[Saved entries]
────────
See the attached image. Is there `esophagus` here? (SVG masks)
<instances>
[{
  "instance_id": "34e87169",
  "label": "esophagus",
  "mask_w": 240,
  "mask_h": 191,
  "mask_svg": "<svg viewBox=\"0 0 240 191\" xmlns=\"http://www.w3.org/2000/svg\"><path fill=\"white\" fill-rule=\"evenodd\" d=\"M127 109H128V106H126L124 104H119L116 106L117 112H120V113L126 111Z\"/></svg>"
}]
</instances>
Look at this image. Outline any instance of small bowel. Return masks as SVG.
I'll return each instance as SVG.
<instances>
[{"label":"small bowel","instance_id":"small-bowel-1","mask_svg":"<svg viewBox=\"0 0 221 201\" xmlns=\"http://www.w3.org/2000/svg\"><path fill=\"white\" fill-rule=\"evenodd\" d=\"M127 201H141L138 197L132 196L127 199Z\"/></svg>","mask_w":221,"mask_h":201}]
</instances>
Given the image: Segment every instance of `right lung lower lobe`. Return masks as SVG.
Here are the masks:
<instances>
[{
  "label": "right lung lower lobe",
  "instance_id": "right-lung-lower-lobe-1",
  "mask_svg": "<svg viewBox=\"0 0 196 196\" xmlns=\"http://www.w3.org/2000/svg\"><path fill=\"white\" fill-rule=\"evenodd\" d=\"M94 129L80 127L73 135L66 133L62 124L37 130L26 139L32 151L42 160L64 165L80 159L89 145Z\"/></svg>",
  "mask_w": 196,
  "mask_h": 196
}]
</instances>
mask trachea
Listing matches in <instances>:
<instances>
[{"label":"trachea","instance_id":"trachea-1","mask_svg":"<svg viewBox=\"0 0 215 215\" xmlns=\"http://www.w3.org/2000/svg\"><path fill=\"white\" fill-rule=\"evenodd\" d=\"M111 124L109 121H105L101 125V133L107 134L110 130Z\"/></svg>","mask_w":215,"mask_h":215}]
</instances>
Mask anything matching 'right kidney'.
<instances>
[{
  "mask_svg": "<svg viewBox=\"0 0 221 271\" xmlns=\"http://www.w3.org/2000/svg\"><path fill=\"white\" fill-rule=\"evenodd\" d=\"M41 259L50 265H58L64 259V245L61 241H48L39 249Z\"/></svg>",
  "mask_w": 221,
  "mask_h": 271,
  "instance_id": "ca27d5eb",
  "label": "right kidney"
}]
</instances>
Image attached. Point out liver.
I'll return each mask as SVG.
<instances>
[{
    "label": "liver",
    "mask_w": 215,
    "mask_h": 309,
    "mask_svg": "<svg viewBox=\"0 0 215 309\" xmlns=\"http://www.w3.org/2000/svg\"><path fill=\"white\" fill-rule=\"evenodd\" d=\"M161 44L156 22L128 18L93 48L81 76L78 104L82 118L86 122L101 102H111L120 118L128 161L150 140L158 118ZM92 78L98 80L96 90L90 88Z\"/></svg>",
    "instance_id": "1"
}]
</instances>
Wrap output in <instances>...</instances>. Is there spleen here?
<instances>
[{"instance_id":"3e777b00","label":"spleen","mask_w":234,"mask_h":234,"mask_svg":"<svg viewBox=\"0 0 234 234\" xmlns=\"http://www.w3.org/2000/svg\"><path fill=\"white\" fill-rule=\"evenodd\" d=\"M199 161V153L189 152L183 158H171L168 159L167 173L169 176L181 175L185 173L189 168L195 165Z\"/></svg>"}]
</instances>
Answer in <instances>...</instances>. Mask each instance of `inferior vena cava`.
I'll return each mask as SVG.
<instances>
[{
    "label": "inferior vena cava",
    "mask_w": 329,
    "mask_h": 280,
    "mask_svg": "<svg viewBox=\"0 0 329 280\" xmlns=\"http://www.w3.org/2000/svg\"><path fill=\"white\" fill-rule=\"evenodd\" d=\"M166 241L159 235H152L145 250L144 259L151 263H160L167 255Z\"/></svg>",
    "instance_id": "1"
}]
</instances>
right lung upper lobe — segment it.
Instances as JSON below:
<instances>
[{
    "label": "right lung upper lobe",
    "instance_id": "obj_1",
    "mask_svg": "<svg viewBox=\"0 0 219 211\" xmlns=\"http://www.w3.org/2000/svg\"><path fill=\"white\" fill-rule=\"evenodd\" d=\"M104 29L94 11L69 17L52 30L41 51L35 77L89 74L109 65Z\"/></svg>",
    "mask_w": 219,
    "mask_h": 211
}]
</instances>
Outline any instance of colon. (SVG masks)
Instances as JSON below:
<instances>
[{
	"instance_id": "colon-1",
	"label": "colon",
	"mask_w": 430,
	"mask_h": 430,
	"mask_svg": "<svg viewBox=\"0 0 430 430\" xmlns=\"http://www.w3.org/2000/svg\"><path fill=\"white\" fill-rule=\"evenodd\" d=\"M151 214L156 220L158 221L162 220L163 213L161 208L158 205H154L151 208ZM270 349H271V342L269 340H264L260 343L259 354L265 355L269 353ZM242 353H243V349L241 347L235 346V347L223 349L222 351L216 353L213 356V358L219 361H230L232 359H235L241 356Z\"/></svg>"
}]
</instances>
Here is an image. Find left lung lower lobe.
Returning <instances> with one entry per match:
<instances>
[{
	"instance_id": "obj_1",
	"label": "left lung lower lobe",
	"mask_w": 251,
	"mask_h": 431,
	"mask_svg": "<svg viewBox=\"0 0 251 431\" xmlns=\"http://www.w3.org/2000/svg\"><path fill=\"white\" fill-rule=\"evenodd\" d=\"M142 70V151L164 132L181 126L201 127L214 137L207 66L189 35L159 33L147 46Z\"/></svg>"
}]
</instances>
────────
Give the records above again, word for word.

See the attached image. Is there `esophagus` here? (SVG masks)
<instances>
[{
  "instance_id": "34e87169",
  "label": "esophagus",
  "mask_w": 240,
  "mask_h": 191,
  "mask_svg": "<svg viewBox=\"0 0 240 191\" xmlns=\"http://www.w3.org/2000/svg\"><path fill=\"white\" fill-rule=\"evenodd\" d=\"M127 109H128V106H126L124 104H119L116 106L117 112H120V113L126 111Z\"/></svg>"
}]
</instances>
Look at this image. Outline any instance of small bowel. Return masks as SVG.
I'll return each instance as SVG.
<instances>
[{"label":"small bowel","instance_id":"small-bowel-1","mask_svg":"<svg viewBox=\"0 0 221 201\" xmlns=\"http://www.w3.org/2000/svg\"><path fill=\"white\" fill-rule=\"evenodd\" d=\"M127 201H141L138 197L132 196L127 199Z\"/></svg>","mask_w":221,"mask_h":201}]
</instances>
Given the image: Segment every instance of `right lung lower lobe`. Return masks as SVG.
Here are the masks:
<instances>
[{
  "label": "right lung lower lobe",
  "instance_id": "right-lung-lower-lobe-1",
  "mask_svg": "<svg viewBox=\"0 0 196 196\" xmlns=\"http://www.w3.org/2000/svg\"><path fill=\"white\" fill-rule=\"evenodd\" d=\"M94 129L80 127L73 135L66 133L62 124L37 130L26 139L32 151L42 160L64 165L80 159L89 145Z\"/></svg>",
  "mask_w": 196,
  "mask_h": 196
}]
</instances>
mask trachea
Listing matches in <instances>:
<instances>
[{"label":"trachea","instance_id":"trachea-1","mask_svg":"<svg viewBox=\"0 0 215 215\" xmlns=\"http://www.w3.org/2000/svg\"><path fill=\"white\" fill-rule=\"evenodd\" d=\"M111 124L109 121H105L101 125V133L107 134L110 130Z\"/></svg>","mask_w":215,"mask_h":215}]
</instances>
Mask anything matching 'right kidney'.
<instances>
[{
  "mask_svg": "<svg viewBox=\"0 0 221 271\" xmlns=\"http://www.w3.org/2000/svg\"><path fill=\"white\" fill-rule=\"evenodd\" d=\"M41 259L50 265H58L64 259V245L61 241H48L39 249Z\"/></svg>",
  "mask_w": 221,
  "mask_h": 271,
  "instance_id": "ca27d5eb",
  "label": "right kidney"
}]
</instances>
Image attached. Point out liver.
I'll return each mask as SVG.
<instances>
[{
    "label": "liver",
    "mask_w": 215,
    "mask_h": 309,
    "mask_svg": "<svg viewBox=\"0 0 215 309\" xmlns=\"http://www.w3.org/2000/svg\"><path fill=\"white\" fill-rule=\"evenodd\" d=\"M161 44L156 22L128 18L93 48L81 76L78 104L82 118L86 122L101 102H111L120 118L128 161L150 140L158 118ZM92 78L98 80L96 90L90 88Z\"/></svg>",
    "instance_id": "1"
}]
</instances>
Wrap output in <instances>...</instances>. Is there spleen here?
<instances>
[{"instance_id":"3e777b00","label":"spleen","mask_w":234,"mask_h":234,"mask_svg":"<svg viewBox=\"0 0 234 234\" xmlns=\"http://www.w3.org/2000/svg\"><path fill=\"white\" fill-rule=\"evenodd\" d=\"M199 161V153L189 152L183 158H171L168 159L167 173L169 176L181 175L185 173L189 168L195 165Z\"/></svg>"}]
</instances>
Answer in <instances>...</instances>. Mask each instance of `inferior vena cava`.
I'll return each mask as SVG.
<instances>
[{
    "label": "inferior vena cava",
    "mask_w": 329,
    "mask_h": 280,
    "mask_svg": "<svg viewBox=\"0 0 329 280\" xmlns=\"http://www.w3.org/2000/svg\"><path fill=\"white\" fill-rule=\"evenodd\" d=\"M166 241L159 235H152L145 250L144 259L151 263H160L167 255Z\"/></svg>",
    "instance_id": "1"
}]
</instances>
right lung upper lobe — segment it.
Instances as JSON below:
<instances>
[{
    "label": "right lung upper lobe",
    "instance_id": "obj_1",
    "mask_svg": "<svg viewBox=\"0 0 219 211\" xmlns=\"http://www.w3.org/2000/svg\"><path fill=\"white\" fill-rule=\"evenodd\" d=\"M104 29L94 11L69 17L52 30L41 51L35 77L89 74L109 65Z\"/></svg>",
    "mask_w": 219,
    "mask_h": 211
}]
</instances>
Outline any instance of colon. (SVG masks)
Instances as JSON below:
<instances>
[{
	"instance_id": "colon-1",
	"label": "colon",
	"mask_w": 430,
	"mask_h": 430,
	"mask_svg": "<svg viewBox=\"0 0 430 430\" xmlns=\"http://www.w3.org/2000/svg\"><path fill=\"white\" fill-rule=\"evenodd\" d=\"M151 214L156 220L158 221L162 220L163 213L161 208L158 205H154L151 208ZM270 349H271V342L269 340H264L260 343L259 354L265 355L269 353ZM242 353H243V349L241 347L235 346V347L223 349L222 351L216 353L213 356V358L219 361H230L232 359H235L241 356Z\"/></svg>"
}]
</instances>
Here is an image. Find left lung lower lobe.
Returning <instances> with one entry per match:
<instances>
[{
	"instance_id": "obj_1",
	"label": "left lung lower lobe",
	"mask_w": 251,
	"mask_h": 431,
	"mask_svg": "<svg viewBox=\"0 0 251 431\" xmlns=\"http://www.w3.org/2000/svg\"><path fill=\"white\" fill-rule=\"evenodd\" d=\"M142 70V151L164 132L181 126L201 127L214 137L207 66L189 35L159 33L147 46Z\"/></svg>"
}]
</instances>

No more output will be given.